From The Guardian:
Nagra is that rare thing: an unknown poet whose debut collection is being published by Faber, Britain’s leading poetry house. The bright cover of his debut collection, Look We Have Coming to Dover!, matches the ebullience of his word play, which stirs English, Punjabi and Punjabi-accented English into a series of funny and poignant poems that defy easy categorisation. Racism, belonging, alienation and assimilation are ever present themes but Nagra is too witty to file under worthy. And while he cites the influence of Milton, Browning and Blake, there is also a slice of Ray Davies or Jam-era Paul Weller in some of his clever character sketches.
“You either do it quietly and describe the Indian community in half a dozen poems or you think sod it, and go all out. The most Indian way I could think of was to do monologues and voices,” says Nagra in his flat overlooking the park at Dollis Hill.

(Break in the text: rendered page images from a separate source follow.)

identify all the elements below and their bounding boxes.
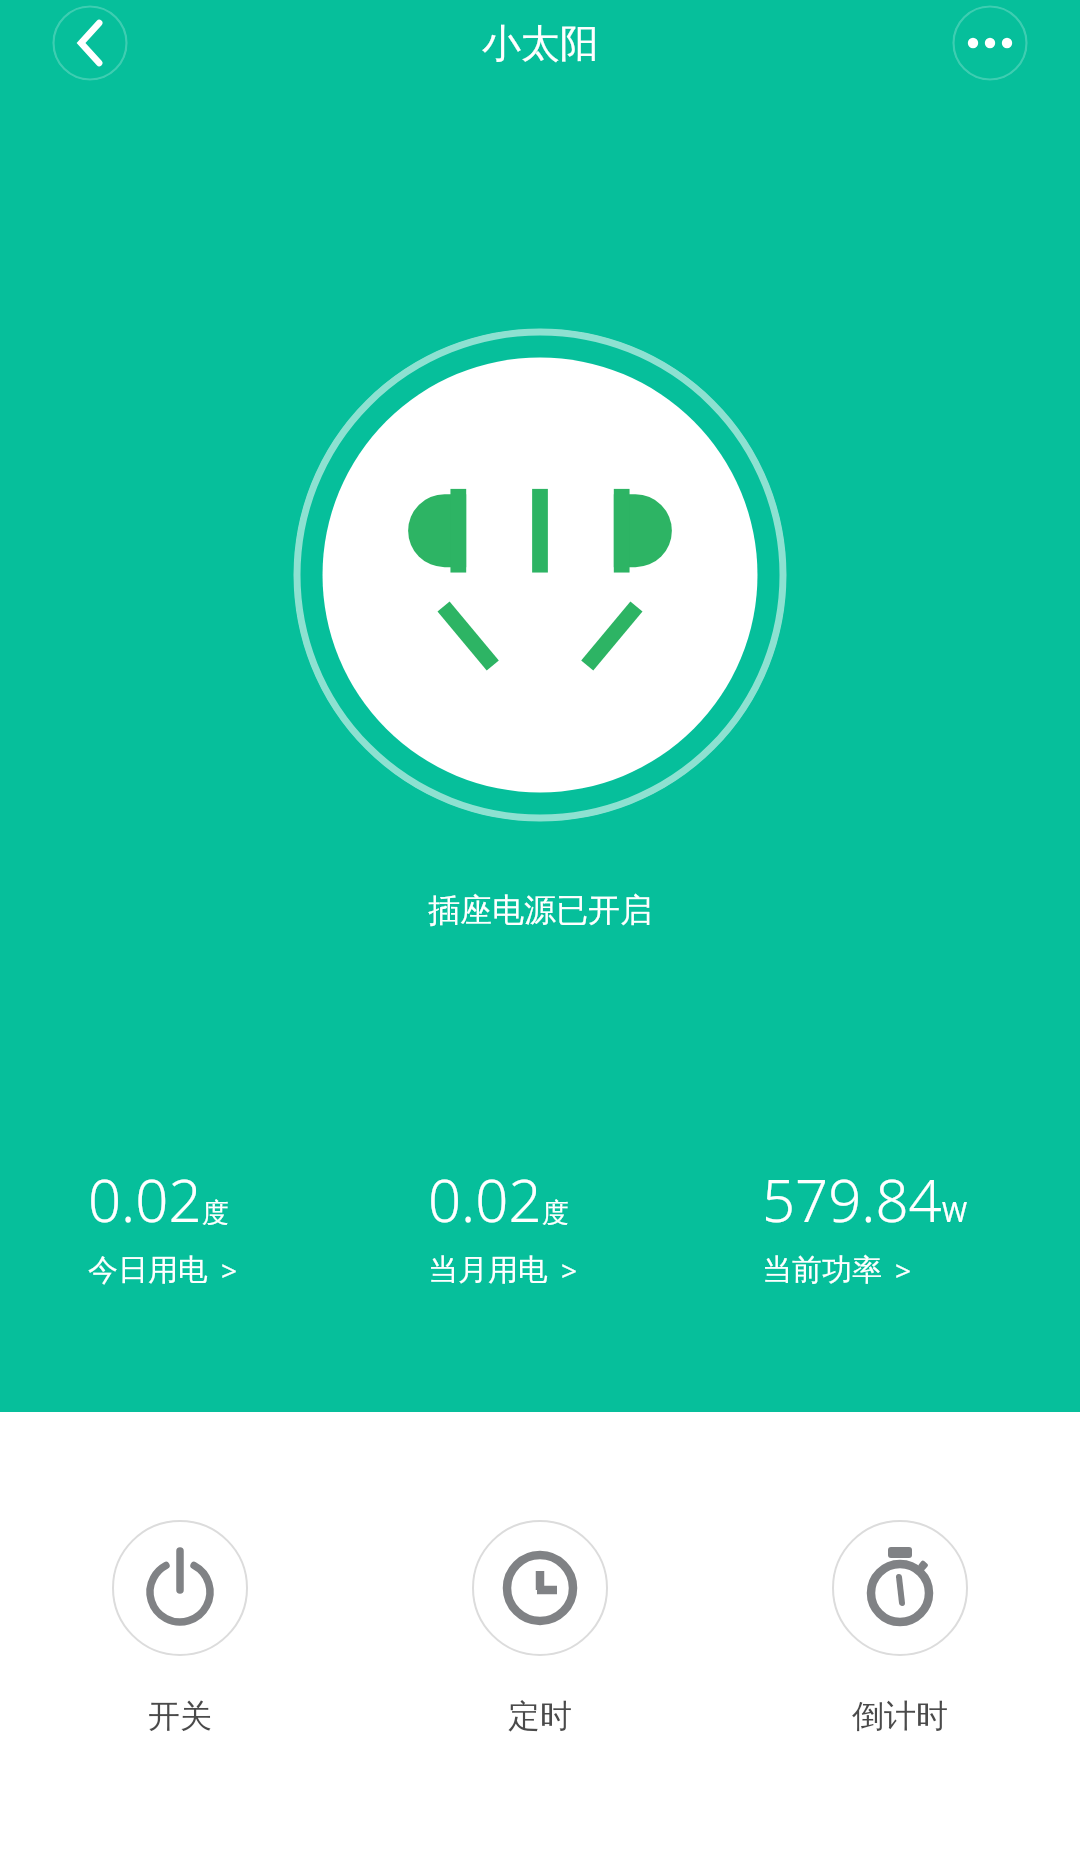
staticText: 579.84 <box>762 1160 942 1239</box>
staticText: > <box>561 1251 578 1289</box>
staticText: W <box>942 1193 968 1230</box>
staticText: 度 <box>542 1196 569 1230</box>
button[interactable]: 定时 <box>360 1412 720 1736</box>
button[interactable]: 倒计时 <box>720 1412 1080 1736</box>
button[interactable]: More options <box>952 5 1028 81</box>
staticText: 插座电源已开启 <box>428 890 652 930</box>
staticText: 今日用电 <box>88 1251 208 1289</box>
staticText: > <box>221 1251 238 1289</box>
button[interactable]: 0.02 <box>0 1160 360 1289</box>
staticText: 当前功率 <box>762 1251 882 1289</box>
button[interactable]: 579.84 <box>720 1160 1080 1289</box>
staticText: 开关 <box>148 1696 212 1736</box>
button[interactable]: 开关 <box>0 1412 360 1736</box>
button[interactable]: 0.02 <box>360 1160 720 1289</box>
staticText: 定时 <box>508 1696 572 1736</box>
staticText: 0.02 <box>428 1160 542 1239</box>
button[interactable]: Back <box>52 5 128 81</box>
staticText: 度 <box>202 1196 229 1230</box>
staticText: 0.02 <box>88 1160 202 1239</box>
staticText: 当月用电 <box>428 1251 548 1289</box>
button[interactable]: Socket power toggle <box>293 328 787 822</box>
staticText: 倒计时 <box>852 1696 948 1736</box>
staticText: > <box>895 1251 912 1289</box>
staticText: 小太阳 <box>482 19 599 68</box>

So there is the new husband of Darling & Me! whose “Darling is so pirouettey with us”; the mum of In a White Town, who “No one ever looked without looking again/ at the pink kameez and balloon’d bottoms”; and the effervescence of the careless shopkeeper in Singh Song! above whom “high heel tap di ground/ as my vife on di web is playing wid di mouse”.
Much of it begs to be read aloud and, while slight and sotto voce in person, Nagra is already making a name for himself with accented performances of his work.